Pour changer les mentalités, la loi de 2006 devrait être relayée par d'autres dynamiques. Il faut agir en amont, dès l'école. Il faut un vrai travail d'éducation sur l'égalité entre les sexes, le respect mutuel, la lutte contre les préjugés sexistes. Le sexisme, c'est la tendance à vouloir inscrire la différence dans « un rapport hiérarchique de domination où le masculin l'emporte sur le féminin », une construction purement humaine, donc, qui peut et doit être déconstruite ! L'information est dispensée « à tous les stades de la scolarité », dit la loi ; mais les chefs d'établissement n'ont reçu aucune instruction à ce sujet. Quel contenu, quelle fréquence, sous quelle forme ? Ils ne le savent pas. La circulaire du 17 février 2003, par exemple, encadre l'éducation à la sexualité, mais rien pour les violences faites aux femmes, alors que les enfants sont enfermés, dès leur plus jeune âge, dans des représentations stéréotypées.
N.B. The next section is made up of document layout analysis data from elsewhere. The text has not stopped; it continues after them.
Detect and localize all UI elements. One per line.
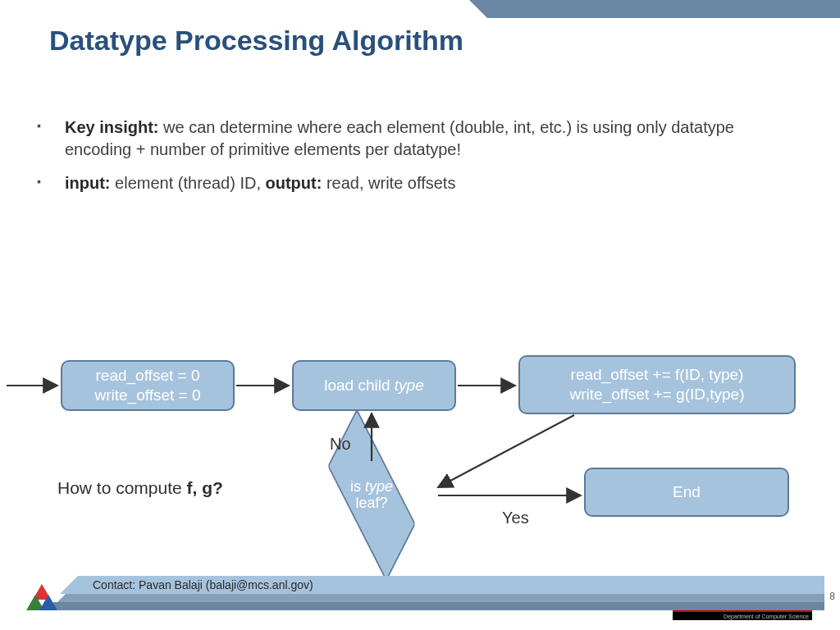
footer-bar-2 — [66, 594, 824, 602]
page-number: 8 — [829, 591, 835, 602]
label-no: No — [330, 435, 351, 454]
flowchart: read_offset = 0 write_offset = 0 load ch… — [0, 345, 840, 558]
corner-accent — [487, 0, 840, 18]
label-yes: Yes — [502, 509, 529, 527]
node-load: load child type — [292, 360, 456, 411]
node-update-l2: write_offset += g(ID,type) — [570, 385, 745, 404]
node-init-l2: write_offset = 0 — [94, 386, 200, 405]
bullet-1: Key insight: we can determine where each… — [37, 116, 792, 161]
bullet-2-text-b: read, write offsets — [322, 174, 455, 192]
anl-triangle-logo — [29, 584, 57, 612]
footer-bar-1 — [53, 602, 824, 610]
node-init: read_offset = 0 write_offset = 0 — [61, 360, 235, 411]
bullet-2-bold-b: output: — [266, 174, 322, 192]
node-load-text: load child type — [324, 376, 423, 395]
node-end: End — [584, 468, 789, 517]
bullet-2: input: element (thread) ID, output: read… — [37, 172, 792, 194]
slide-title: Datatype Processing Algorithm — [49, 25, 463, 57]
bullet-2-bold-a: input: — [65, 174, 111, 192]
node-update: read_offset += f(ID, type) write_offset … — [518, 355, 796, 414]
slide: Datatype Processing Algorithm Key insigh… — [0, 0, 840, 630]
bullet-1-text: we can determine where each element (dou… — [65, 118, 734, 158]
diamond-label: is type leaf? — [310, 464, 433, 526]
bullet-2-text-a: element (thread) ID, — [111, 174, 266, 192]
bullet-1-bold: Key insight: — [65, 118, 158, 136]
node-init-l1: read_offset = 0 — [96, 366, 200, 386]
footer-bar-3: Contact: Pavan Balaji (balaji@mcs.anl.go… — [78, 576, 824, 594]
node-update-l1: read_offset += f(ID, type) — [571, 365, 744, 385]
ncsu-dept: Department of Computer Science — [673, 612, 812, 620]
bullet-list: Key insight: we can determine where each… — [37, 116, 792, 206]
node-end-text: End — [673, 482, 701, 502]
node-decision: is type leaf? — [310, 464, 433, 526]
footer-contact: Contact: Pavan Balaji (balaji@mcs.anl.go… — [93, 578, 313, 591]
footer-bars: Contact: Pavan Balaji (balaji@mcs.anl.go… — [29, 579, 816, 610]
question-text: How to compute f, g? — [57, 478, 223, 498]
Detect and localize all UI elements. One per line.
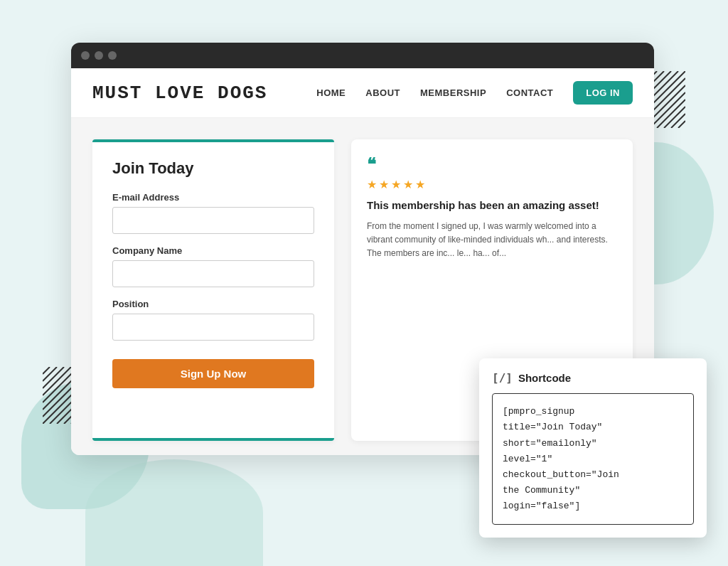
company-label: Company Name [112,245,314,256]
shortcode-icon: [/] [492,371,513,385]
join-form-card: Join Today E-mail Address Company Name P… [92,139,334,441]
shortcode-header: [/] Shortcode [492,371,694,385]
testimonial-title: This membership has been an amazing asse… [367,198,617,213]
bg-decoration-bottom [85,459,263,566]
star-5: ★ [415,178,425,191]
browser-dot-green [108,51,117,60]
star-2: ★ [379,178,389,191]
shortcode-code-box: [pmpro_signup title="Join Today" short="… [492,393,694,525]
browser-dot-red [81,51,90,60]
browser-dot-yellow [95,51,103,60]
form-title: Join Today [112,159,314,178]
position-label: Position [112,299,314,309]
position-field-group: Position [112,299,314,341]
nav-link-home[interactable]: HOME [316,87,346,98]
nav-link-membership[interactable]: MEMBERSHIP [420,87,486,98]
shortcode-code: [pmpro_signup title="Join Today" short="… [503,404,683,514]
site-logo: MUST LOVE DOGS [92,82,267,104]
company-input[interactable] [112,260,314,287]
svg-line-16 [43,367,57,381]
star-1: ★ [367,178,377,191]
site-navigation: MUST LOVE DOGS HOME ABOUT MEMBERSHIP CON… [71,68,654,118]
signup-button[interactable]: Sign Up Now [112,359,314,388]
nav-link-about[interactable]: ABOUT [365,87,400,98]
star-rating: ★ ★ ★ ★ ★ [367,178,617,191]
position-input[interactable] [112,314,314,341]
company-field-group: Company Name [112,245,314,287]
star-3: ★ [391,178,401,191]
login-button[interactable]: LOG IN [573,81,633,105]
shortcode-title: Shortcode [518,372,571,384]
nav-link-contact[interactable]: CONTACT [506,87,553,98]
svg-line-14 [678,121,685,128]
email-label: E-mail Address [112,192,314,203]
email-input[interactable] [112,207,314,234]
email-field-group: E-mail Address [112,192,314,234]
shortcode-popup: [/] Shortcode [pmpro_signup title="Join … [479,358,707,538]
svg-line-18 [43,367,71,395]
svg-line-13 [671,114,685,128]
star-4: ★ [403,178,413,191]
testimonial-text: From the moment I signed up, I was warml… [367,220,617,261]
svg-line-10 [650,92,685,128]
browser-titlebar [71,43,654,68]
svg-line-15 [43,367,50,374]
svg-line-11 [657,100,685,128]
quote-icon: ❝ [367,155,617,175]
nav-links-container: HOME ABOUT MEMBERSHIP CONTACT LOG IN [316,81,633,105]
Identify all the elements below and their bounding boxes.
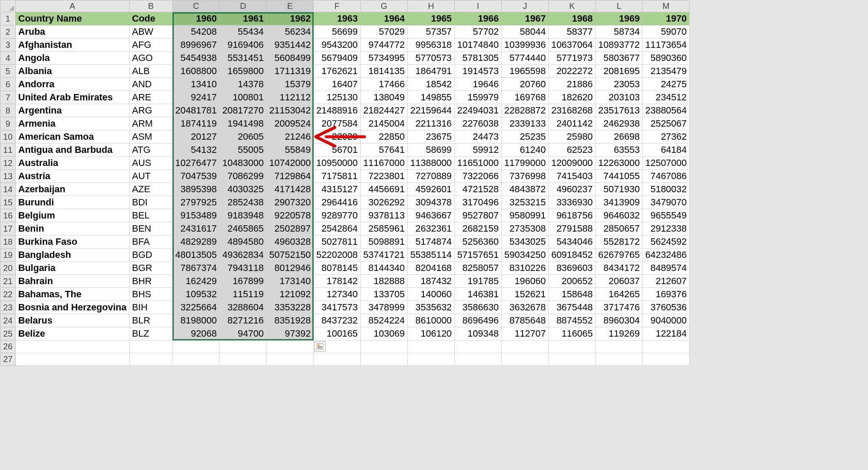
cell-value[interactable]: 3253215: [501, 196, 548, 209]
cell-value[interactable]: 13410: [172, 78, 220, 91]
cell-value[interactable]: 138049: [361, 91, 408, 104]
cell-value[interactable]: 8874552: [548, 314, 595, 327]
row-header-26[interactable]: 26: [0, 340, 16, 353]
row-header-3[interactable]: 3: [0, 39, 16, 52]
cell-code[interactable]: BEL: [129, 209, 172, 222]
cell-country[interactable]: Bosnia and Herzegovina: [16, 301, 130, 314]
cell-country[interactable]: Australia: [16, 157, 130, 170]
cell-code[interactable]: ABW: [129, 25, 172, 39]
header-code[interactable]: Code: [129, 12, 172, 25]
cell-code[interactable]: AUS: [129, 157, 172, 170]
cell-country[interactable]: Afghanistan: [16, 39, 130, 52]
cell-value[interactable]: 5454938: [172, 52, 220, 65]
cell-value[interactable]: 10742000: [267, 157, 314, 170]
empty-cell[interactable]: [267, 340, 314, 353]
cell-country[interactable]: United Arab Emirates: [16, 91, 130, 104]
empty-cell[interactable]: [454, 353, 501, 366]
cell-value[interactable]: 9580991: [501, 209, 548, 222]
cell-code[interactable]: AGO: [129, 52, 172, 65]
cell-country[interactable]: Burundi: [16, 196, 130, 209]
header-year-1967[interactable]: 1967: [501, 12, 548, 25]
cell-value[interactable]: 3170496: [454, 196, 501, 209]
cell-value[interactable]: 4829289: [172, 235, 220, 249]
cell-value[interactable]: 125130: [314, 91, 361, 104]
cell-value[interactable]: 54132: [172, 144, 220, 157]
cell-value[interactable]: 2912338: [643, 222, 690, 235]
column-header-H[interactable]: H: [407, 0, 454, 12]
row-header-25[interactable]: 25: [0, 327, 16, 340]
row-header-12[interactable]: 12: [0, 157, 16, 170]
cell-value[interactable]: 7376998: [501, 170, 548, 183]
cell-value[interactable]: 22850: [361, 130, 408, 144]
cell-value[interactable]: 212607: [643, 275, 690, 288]
header-year-1966[interactable]: 1966: [454, 12, 501, 25]
row-header-14[interactable]: 14: [0, 183, 16, 196]
cell-value[interactable]: 3094378: [407, 196, 454, 209]
cell-value[interactable]: 4894580: [220, 235, 267, 249]
cell-value[interactable]: 22494031: [454, 104, 501, 117]
cell-value[interactable]: 8258057: [454, 262, 501, 275]
cell-value[interactable]: 115119: [220, 288, 267, 301]
cell-value[interactable]: 1874119: [172, 117, 220, 130]
cell-code[interactable]: BGR: [129, 262, 172, 275]
cell-value[interactable]: 3895398: [172, 183, 220, 196]
cell-value[interactable]: 11167000: [361, 157, 408, 170]
cell-value[interactable]: 2632361: [407, 222, 454, 235]
cell-country[interactable]: Burkina Faso: [16, 235, 130, 249]
cell-code[interactable]: AUT: [129, 170, 172, 183]
cell-value[interactable]: 2276038: [454, 117, 501, 130]
cell-country[interactable]: Bahrain: [16, 275, 130, 288]
cell-value[interactable]: 3288604: [220, 301, 267, 314]
row-header-1[interactable]: 1: [0, 12, 16, 25]
empty-cell[interactable]: [454, 340, 501, 353]
cell-value[interactable]: 7867374: [172, 262, 220, 275]
cell-value[interactable]: 5434046: [548, 235, 595, 249]
cell-value[interactable]: 53741721: [361, 249, 408, 262]
cell-value[interactable]: 182620: [548, 91, 595, 104]
cell-value[interactable]: 9220578: [267, 209, 314, 222]
cell-value[interactable]: 1941498: [220, 117, 267, 130]
cell-value[interactable]: 2791588: [548, 222, 595, 235]
cell-value[interactable]: 5098891: [361, 235, 408, 249]
row-header-16[interactable]: 16: [0, 209, 16, 222]
empty-cell[interactable]: [129, 353, 172, 366]
cell-value[interactable]: 9463667: [407, 209, 454, 222]
cell-value[interactable]: 58044: [501, 25, 548, 39]
cell-value[interactable]: 22828872: [501, 104, 548, 117]
cell-value[interactable]: 21246: [267, 130, 314, 144]
cell-value[interactable]: 8012946: [267, 262, 314, 275]
cell-value[interactable]: 112112: [267, 91, 314, 104]
cell-value[interactable]: 103069: [361, 327, 408, 340]
cell-value[interactable]: 2682159: [454, 222, 501, 235]
cell-value[interactable]: 4456691: [361, 183, 408, 196]
cell-value[interactable]: 3353228: [267, 301, 314, 314]
column-header-J[interactable]: J: [501, 0, 548, 12]
cell-value[interactable]: 187432: [407, 275, 454, 288]
cell-value[interactable]: 164265: [595, 288, 643, 301]
cell-value[interactable]: 48013505: [172, 249, 220, 262]
cell-value[interactable]: 55005: [220, 144, 267, 157]
column-header-G[interactable]: G: [361, 0, 408, 12]
cell-value[interactable]: 8696496: [454, 314, 501, 327]
cell-value[interactable]: 25235: [501, 130, 548, 144]
cell-value[interactable]: 9040000: [643, 314, 690, 327]
cell-code[interactable]: BHS: [129, 288, 172, 301]
header-year-1961[interactable]: 1961: [220, 12, 267, 25]
cell-value[interactable]: 8434172: [595, 262, 643, 275]
cell-value[interactable]: 178142: [314, 275, 361, 288]
cell-value[interactable]: 2462938: [595, 117, 643, 130]
cell-code[interactable]: BGD: [129, 249, 172, 262]
cell-value[interactable]: 2465865: [220, 222, 267, 235]
cell-value[interactable]: 121092: [267, 288, 314, 301]
cell-value[interactable]: 2081695: [595, 65, 643, 78]
cell-country[interactable]: Bahamas, The: [16, 288, 130, 301]
cell-value[interactable]: 9646032: [595, 209, 643, 222]
cell-value[interactable]: 9744772: [361, 39, 408, 52]
cell-value[interactable]: 2009524: [267, 117, 314, 130]
cell-value[interactable]: 5624592: [643, 235, 690, 249]
cell-value[interactable]: 106120: [407, 327, 454, 340]
cell-value[interactable]: 11173654: [643, 39, 690, 52]
row-header-23[interactable]: 23: [0, 301, 16, 314]
cell-value[interactable]: 4171428: [267, 183, 314, 196]
cell-value[interactable]: 1914573: [454, 65, 501, 78]
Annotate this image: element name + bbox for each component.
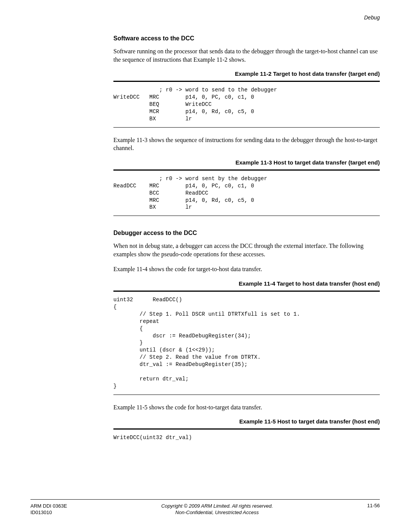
para-software-access: Software running on the processor that s…: [113, 47, 380, 64]
footer-center: Copyright © 2009 ARM Limited. All rights…: [161, 503, 273, 516]
rule-top-example-11-3: [113, 169, 380, 171]
header-section-label: Debug: [364, 14, 380, 21]
rule-bottom-example-11-3: [113, 216, 380, 216]
page: Debug Software access to the DCC Softwar…: [0, 0, 411, 532]
heading-software-access: Software access to the DCC: [113, 35, 380, 42]
code-example-11-4: uint32 ReadDCC() { // Step 1. Poll DSCR …: [113, 296, 380, 390]
rule-bottom-example-11-4: [113, 395, 380, 395]
content-area: Software access to the DCC Software runn…: [113, 35, 380, 444]
caption-example-11-4: Example 11-4 Target to host data transfe…: [113, 280, 380, 287]
footer-page-number: 11-56: [367, 503, 380, 508]
caption-example-11-5: Example 11-5 Host to target data transfe…: [113, 418, 380, 425]
rule-top-example-11-4: [113, 291, 380, 292]
code-example-11-3: ; r0 -> word sent by the debugger ReadDC…: [113, 175, 380, 211]
heading-debugger-access: Debugger access to the DCC: [113, 230, 380, 236]
footer-right: 11-56: [367, 503, 380, 508]
rule-top-example-11-5: [113, 428, 380, 430]
footer-id: ID013010: [30, 509, 67, 516]
caption-example-11-3: Example 11-3 Host to target data transfe…: [113, 159, 380, 166]
footer-copyright: Copyright © 2009 ARM Limited. All rights…: [161, 503, 273, 510]
footer-left: ARM DDI 0363E ID013010: [30, 503, 67, 516]
code-example-11-2: ; r0 -> word to send to the debugger Wri…: [113, 86, 380, 122]
caption-example-11-2: Example 11-2 Target to host data transfe…: [113, 70, 380, 77]
para-after-11-2: Example 11-3 shows the sequence of instr…: [113, 136, 380, 152]
para-debugger-access-1: When not in debug state, a debugger can …: [113, 242, 380, 258]
code-example-11-5: WriteDCC(uint32 dtr_val): [113, 434, 380, 441]
para-after-11-4: Example 11-5 shows the code for host-to-…: [113, 403, 380, 412]
footer-doc-id: ARM DDI 0363E: [30, 503, 67, 510]
rule-top-example-11-2: [113, 81, 380, 82]
footer-confidentiality: Non-Confidential, Unrestricted Access: [161, 509, 273, 516]
footer: ARM DDI 0363E ID013010 Copyright © 2009 …: [30, 499, 380, 516]
para-debugger-access-2: Example 11-4 shows the code for target-t…: [113, 265, 380, 273]
rule-bottom-example-11-2: [113, 127, 380, 128]
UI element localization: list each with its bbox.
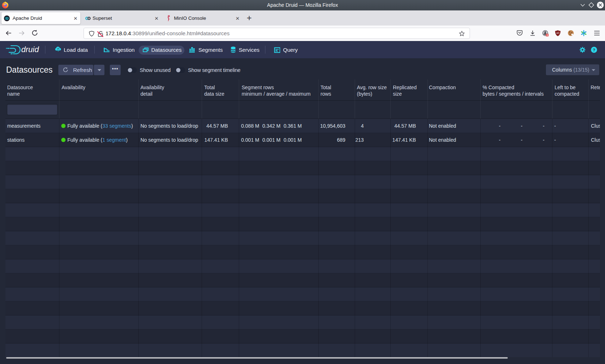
svg-text:?: ? <box>593 47 595 52</box>
svg-text:uO: uO <box>556 32 560 34</box>
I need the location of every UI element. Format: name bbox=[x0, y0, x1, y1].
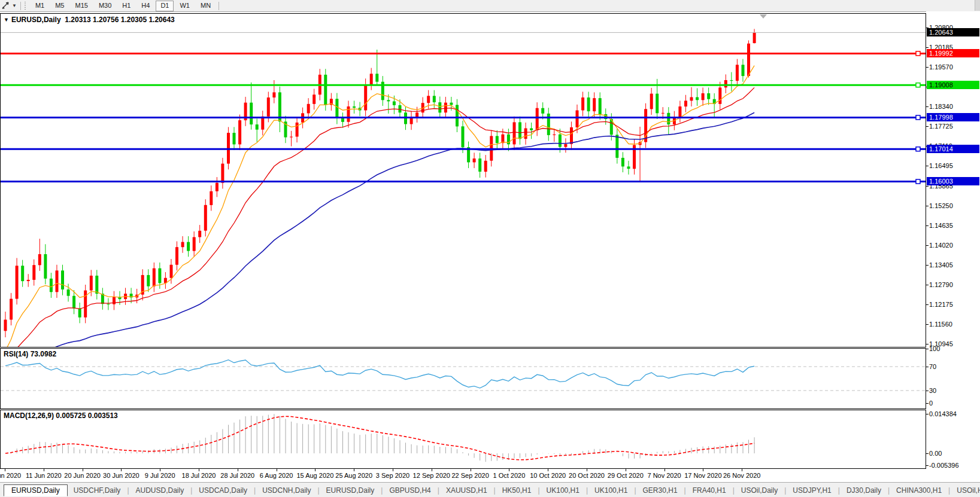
toolbar-separator bbox=[219, 2, 219, 10]
time-tick bbox=[315, 469, 315, 471]
chart-title-ohlc: 1.20313 1.20756 1.20305 1.20643 bbox=[65, 16, 175, 24]
ma-mid-line bbox=[5, 87, 754, 347]
time-tick bbox=[665, 469, 665, 471]
timeframe-button-m15[interactable]: M15 bbox=[70, 1, 92, 11]
rsi-indicator-label: RSI(14) 73.0982 bbox=[4, 350, 56, 358]
tab-separator: | bbox=[684, 486, 686, 495]
chart-tab-audusd-daily[interactable]: AUDUSD,Daily bbox=[130, 485, 190, 496]
price-tick-label: 1.16495 bbox=[929, 162, 953, 169]
chart-shift-marker-icon[interactable] bbox=[760, 14, 767, 19]
timeframe-button-m30[interactable]: M30 bbox=[94, 1, 116, 11]
price-tick-label: 1.14635 bbox=[929, 222, 953, 229]
time-tick bbox=[393, 469, 393, 471]
timeframe-button-d1[interactable]: D1 bbox=[156, 1, 174, 11]
chart-title: ▼EURUSD,Daily 1.20313 1.20756 1.20305 1.… bbox=[4, 16, 175, 24]
time-tick bbox=[44, 469, 44, 471]
chart-tab-fra40-h1[interactable]: FRA40,H1 bbox=[687, 485, 732, 496]
chart-tab-usoil-daily[interactable]: USOil,Daily bbox=[735, 485, 784, 496]
rsi-pane[interactable] bbox=[0, 348, 926, 409]
chart-tab-china300-h1[interactable]: CHINA300,H1 bbox=[890, 485, 948, 496]
time-tick bbox=[703, 469, 703, 471]
price-badge-1.16003: 1.16003 bbox=[927, 177, 979, 185]
chart-tab-bar: EURUSD,DailyUSDCHF,Daily|AUDUSD,Daily|US… bbox=[0, 482, 980, 497]
timeframe-button-mn[interactable]: MN bbox=[196, 1, 216, 11]
tab-separator: | bbox=[838, 486, 840, 495]
tab-separator: | bbox=[586, 486, 588, 495]
timeframe-button-w1[interactable]: W1 bbox=[175, 1, 195, 11]
chart-tab-usoil-h1[interactable]: USOil,H1 bbox=[951, 485, 980, 496]
time-tick bbox=[548, 469, 548, 471]
mt4-chart-window: ▼ M1M5M15M30H1H4D1W1MN ▼EURUSD,Daily 1.2… bbox=[0, 0, 980, 497]
macd-indicator-label: MACD(12,26,9) 0.005725 0.003513 bbox=[4, 411, 118, 420]
chart-tab-xauusd-h1[interactable]: XAUUSD,H1 bbox=[440, 485, 493, 496]
chart-title-symbol: EURUSD,Daily bbox=[11, 16, 61, 24]
chart-tab-gbpusd-h4[interactable]: GBPUSD,H4 bbox=[383, 485, 436, 496]
ma-fast-line bbox=[5, 66, 754, 347]
rsi-tick-label: 0 bbox=[929, 400, 933, 407]
time-tick bbox=[742, 469, 742, 471]
tab-separator: | bbox=[634, 486, 636, 495]
price-tick-label: 1.15250 bbox=[929, 202, 953, 209]
chart-tab-usdcad-daily[interactable]: USDCAD,Daily bbox=[193, 485, 253, 496]
timeframe-button-m1[interactable]: M1 bbox=[31, 1, 49, 11]
price-badge-1.19992: 1.19992 bbox=[927, 49, 979, 57]
timeframe-button-h4[interactable]: H4 bbox=[136, 1, 154, 11]
main-chart-pane[interactable] bbox=[0, 13, 926, 347]
title-collapse-icon[interactable]: ▼ bbox=[4, 17, 9, 23]
time-axis[interactable]: 2 Jun 202011 Jun 202020 Jun 202030 Jun 2… bbox=[0, 469, 926, 482]
time-tick bbox=[432, 469, 432, 471]
macd-pane[interactable] bbox=[0, 410, 926, 469]
chart-tab-eurusd-daily[interactable]: EURUSD,Daily bbox=[320, 485, 381, 496]
timeframe-buttons: M1M5M15M30H1H4D1W1MN bbox=[30, 1, 216, 11]
tool-dropdown-arrow-icon[interactable]: ▼ bbox=[12, 3, 17, 8]
chart-tab-hk50-h1[interactable]: HK50,H1 bbox=[496, 485, 538, 496]
price-tick-label: 1.13405 bbox=[929, 261, 953, 269]
rsi-tick-label: 100 bbox=[929, 345, 940, 352]
time-tick bbox=[509, 469, 509, 471]
timeframe-button-m5[interactable]: M5 bbox=[50, 1, 69, 11]
price-tick-label: 1.19570 bbox=[929, 63, 953, 71]
time-tick bbox=[83, 469, 83, 471]
toolbar-grip-handle[interactable] bbox=[25, 2, 27, 10]
chart-tab-eurusd-daily[interactable]: EURUSD,Daily bbox=[4, 484, 68, 496]
time-tick bbox=[587, 469, 587, 471]
price-tick-label: 1.11560 bbox=[929, 321, 952, 328]
time-tick bbox=[160, 469, 160, 471]
time-tick-label: 26 Nov 2020 bbox=[715, 472, 769, 479]
time-tick bbox=[238, 469, 238, 471]
price-badge-1.17998: 1.17998 bbox=[927, 113, 979, 121]
time-tick bbox=[5, 469, 5, 471]
chart-tab-usdchf-daily[interactable]: USDCHF,Daily bbox=[68, 485, 127, 496]
time-tick bbox=[277, 469, 277, 471]
price-tick-label: 1.14020 bbox=[929, 242, 953, 249]
rsi-tick-label: 30 bbox=[929, 387, 936, 394]
tab-separator: | bbox=[538, 486, 539, 495]
chart-tab-uk100-h1[interactable]: UK100,H1 bbox=[541, 485, 585, 496]
crosshair-cursor-icon[interactable] bbox=[2, 1, 10, 11]
time-tick bbox=[199, 469, 199, 471]
rsi-line bbox=[5, 360, 754, 388]
tab-separator: | bbox=[948, 486, 950, 495]
rsi-tick-label: 70 bbox=[929, 363, 936, 370]
tab-separator: | bbox=[784, 486, 786, 495]
price-badge-1.19008: 1.19008 bbox=[927, 81, 979, 89]
macd-tick-label: -0.005396 bbox=[929, 462, 959, 469]
tab-separator: | bbox=[888, 486, 890, 495]
time-tick bbox=[121, 469, 122, 471]
toolbar-separator bbox=[20, 2, 21, 10]
tab-separator: | bbox=[438, 486, 439, 495]
price-tick-label: 1.12175 bbox=[929, 301, 953, 308]
price-tick-label: 1.17725 bbox=[929, 123, 953, 130]
chart-tab-usdjpy-h1[interactable]: USDJPY,H1 bbox=[787, 485, 837, 496]
tab-separator: | bbox=[381, 486, 383, 495]
time-tick bbox=[354, 469, 354, 471]
chart-tab-dj30-daily[interactable]: DJ30,Daily bbox=[841, 485, 887, 496]
tab-separator: | bbox=[254, 486, 256, 495]
chart-tab-ger30-h1[interactable]: GER30,H1 bbox=[637, 485, 684, 496]
price-axis[interactable]: 1.208001.201851.195701.189551.183401.177… bbox=[926, 11, 980, 469]
chart-tab-usdcnh-daily[interactable]: USDCNH,Daily bbox=[256, 485, 317, 496]
timeframe-button-h1[interactable]: H1 bbox=[117, 1, 135, 11]
time-tick bbox=[471, 469, 471, 471]
chart-tab-uk100-h1[interactable]: UK100,H1 bbox=[588, 485, 633, 496]
timeframe-toolbar: ▼ M1M5M15M30H1H4D1W1MN bbox=[0, 0, 980, 12]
L'article 24 de la loi de 2010 institue une journée nationale de sensibilisation aux violences faites aux femmes, fixée au 25 novembre. Plus on sensibilisera, plus on alertera et plus vite on fera reculer ce fléau. Mais le dernier 25 novembre est passé presque inaperçu -bien que certains parlementaires aient porté le ruban blanc symbolique et que certaines collectivités et associations se soient mobilisées. Les pouvoirs publics doivent donner à cette journée le relief particulier voulu par le législateur.

Il faut faire évoluer les mentalités. En 2010, 174 personnes sont mortes, victimes des violences de leur conjoint ou partenaire ou ex ; six enfants sont morts en même temps que leurs mères. En incluant les suicides des auteurs et les homicides commis sur des collatéraux, on a déploré 240 décès. Combien d'autres connaissent encore l'enfer ?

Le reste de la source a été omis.